Assigned task:
Where "Umfragen" appears in a line of the entries below, that line should be copied.

Information given:
————

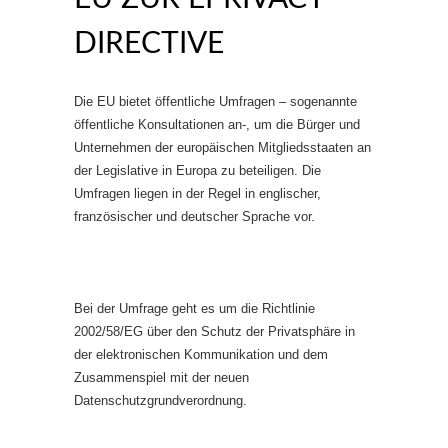
DIRECTIVE
Die EU bietet öffentliche Umfragen – sogenannte
öffentliche Konsultationen an-, um die Bürger und
Unternehmen der europäischen Mitgliedsstaaten an
der Legislative in Europa zu beteiligen. Die
Umfragen liegen in der Regel in englischer,
französischer und deutscher Sprache vor.
Bei der Umfrage geht es um die Richtlinie
2002/58/EG über den Schutz der Privatsphäre in
der elektronischen Kommunikation und dem
Zusammenspiel mit der neuen
Datenschutzgrundverordnung.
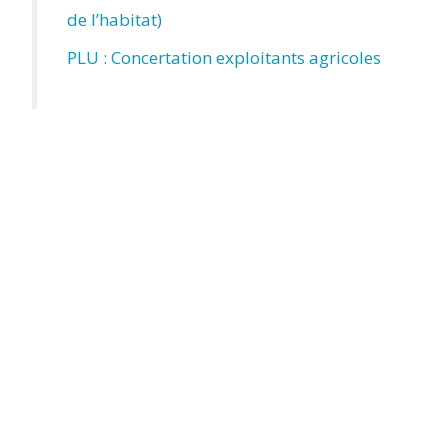
de l’habitat)
PLU : Concertation exploitants agricoles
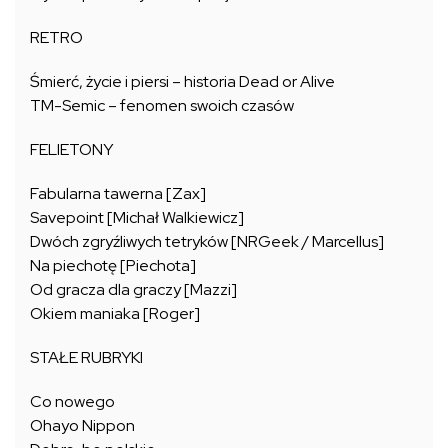
RETRO
Śmierć, życie i piersi – historia Dead or Alive
TM-Semic – fenomen swoich czasów
FELIETONY
Fabularna tawerna [Zax]
Savepoint [Michał Walkiewicz]
Dwóch zgryźliwych tetryków [NRGeek / Marcellus]
Na piechotę [Piechota]
Od gracza dla graczy [Mazzi]
Okiem maniaka [Roger]
STAŁE RUBRYKI
Co nowego
Ohayo Nippon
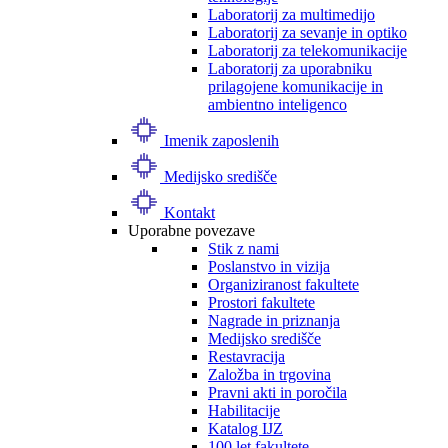
Laboratorij za multimedijo
Laboratorij za sevanje in optiko
Laboratorij za telekomunikacije
Laboratorij za uporabniku
prilagojene komunikacije in
ambientno inteligenco
Imenik zaposlenih
Medijsko središče
Kontakt
Uporabne povezave
Stik z nami
Poslanstvo in vizija
Organiziranost fakultete
Prostori fakultete
Nagrade in priznanja
Medijsko središče
Restavracija
Založba in trgovina
Pravni akti in poročila
Habilitacije
Katalog IJZ
100 let fakultete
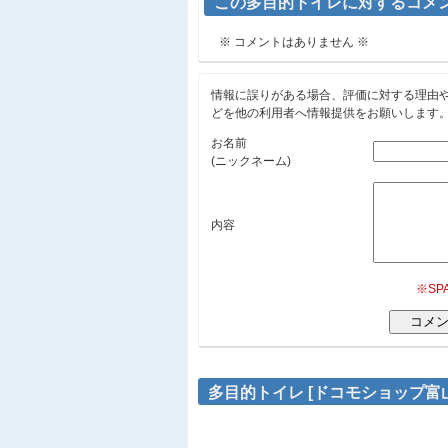
この多目的トイレに対するコメ
※ コメントはありません ※
情報に誤りがある場合、評価に対する理由
どを他の利用者へ情報提供をお願いします
お名前
(ニックネーム)
内容
※S
多目的トイレ [ドコモショップ富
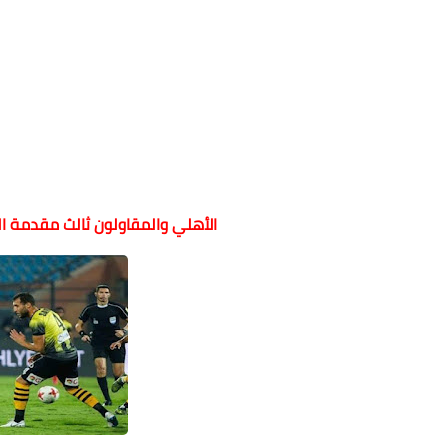
الأهلي والمقاولون ثالث مقدمة ا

————

Exercise result:
Die EU bietet öffentliche Umfragen – sogenannte
Umfragen liegen in der Regel in englischer,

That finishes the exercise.